Un nuevo hallazgo paleontológico en la provincia de Chubut volvió a posicionar a la Patagonia como uno de los principales focos de investigación científica a nivel mundial. Se trata del Bicharracosaurus dionidei, una especie de dinosaurio hasta ahora desconocida que aporta información clave sobre la evolución de los grandes saurópodos.
El descubrimiento fue realizado por investigadores del CONICET, quienes identificaron a este ejemplar como un dinosaurio herbívoro de cuello largo que habitó la región hace más de 150 millones de años, durante el período Jurásico.
El Bicharracosaurus pertenece al grupo de los saurópodos —los gigantes de cuatro patas— y se estima que alcanzaba unos 15 metros de largo y un peso cercano a las 20 toneladas, lo que lo convierte en un animal de gran tamaño dentro de su especie.

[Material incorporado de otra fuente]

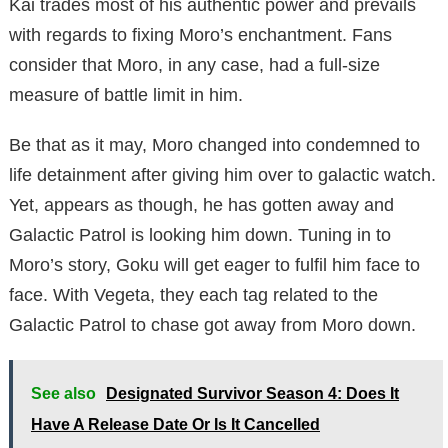
Kai trades most of his authentic power and prevails
with regards to fixing Moro’s enchantment. Fans
consider that Moro, in any case, had a full-size
measure of battle limit in him.
Be that as it may, Moro changed into condemned to
life detainment after giving him over to galactic watch.
Yet, appears as though, he has gotten away and
Galactic Patrol is looking him down. Tuning in to
Moro’s story, Goku will get eager to fulfil him face to
face. With Vegeta, they each tag related to the
Galactic Patrol to chase got away from Moro down.
See also
Designated Survivor Season 4: Does It
Have A Release Date Or Is It Cancelled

Uno de los aspectos más destacados del hallazgo es que permite comprender mejor la evolución temprana de estos dinosaurios en la Patagonia, una región clave para la paleontología mundial por la riqueza de sus fósiles.

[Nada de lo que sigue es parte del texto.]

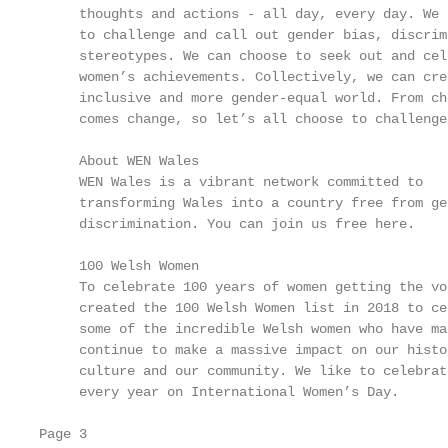
     thoughts and actions - all day, every day. We 
     to challenge and call out gender bias, discrim
     stereotypes. We can choose to seek out and cel
     women’s achievements. Collectively, we can cre
     inclusive and more gender-equal world. From cha
     comes change, so let’s all choose to challenge
                                                   
     About WEN Wales                               
     WEN Wales is a vibrant network committed to   
     transforming Wales into a country free from ge
     discrimination. You can join us free here.    
                                                   
     100 Welsh Women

Los restos fueron encontrados en el noroeste de Chubut y corresponden a un esqueleto parcial que incluye vértebras del cuello, la espalda y la cola, lo que permitió a los científicos identificar características únicas de la especie.
El nombre “Bicharracosaurus” tiene un origen particular: combina la palabra coloquial “bicharraco”, utilizada para referirse a un animal grande, con el término “saurus” (lagarto). Además, la especie fue bautizada en honor a Dionide Mesa, el poblador rural que halló los primeros restos fósiles.
Este descubrimiento no solo amplía el conocimiento sobre la fauna que habitó la región hace millones de años, sino que también refuerza el valor científico de la Patagonia argentina como territorio clave para entender la historia de la vida en la Tierra.